Set up an API Signer

The standard method of creating and signing transactions uses the Fordefi web and mobile interfaces. See Fordefi web console and Fordefi web browser extension.

You can also create and sign transactions programmatically. With this method, customers maintain self custody of their private keys by running Fordefi's API Signer on their own network or cloud environment.

• Similarly to the mobile app, the API Signer holds the first of two MPC shares for each private key and participates in the MPC signature protocol.
• Unlike the mobile app, the API Signer does not require human intervention to sign a transaction.

The process is illustrated here:

Deployment options

Depending on your needs, use one of the following options:

• Deploy it as a standalone dockerized application. This option is most useful for use on a "bare metal" server, or virtual machine. Learn more.
• Deploy it as a Kubernetes application and distribute it using Helm Chart. Learn more.

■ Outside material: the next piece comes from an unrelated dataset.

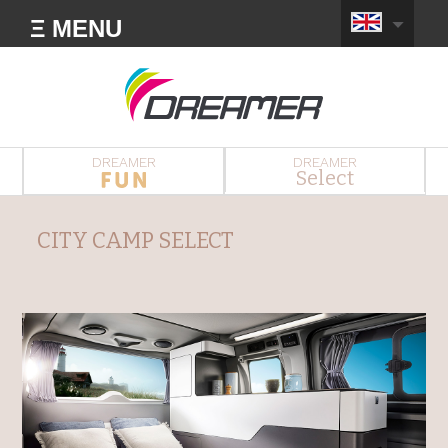
Ξ MENU
DREAMER
DREAMER
Select
CITY CAMP SELECT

Minimum requirements for virtual machines are 0.5vCPU per 1GB memory.

Deployment tips

Here are some known issues and workarounds while you configure your API signer:

Networking best practices for deployment

• Block all ingress traffic

  Block all ingress traffic to your Signer. API Signer only needs egress access to api.fordefi.com.
  You can verify the endpoint using:

  nslookup api.fordefi.com

• Using AWS?

  To further restrict egress traffic, you can set up a VPC-to-VPC PrivateLink with us.
  Our endpoint: com.amazonaws.vpce.us-east-1.vpce-svc-05d9488e431a4ceb5

• Are you experiencing latency?

  Locate your Signer in the us-east-1 server, where the Fordefi backend is also located.

Can an organization have more than one API Signer?

• Each organization is limited to one API Signer.
• However, you can register unlimited API Users with that Signer, as long as they are part of the same organization.
• If you need a second API Signer, you'll need to create a separate organization with its own set of API Users.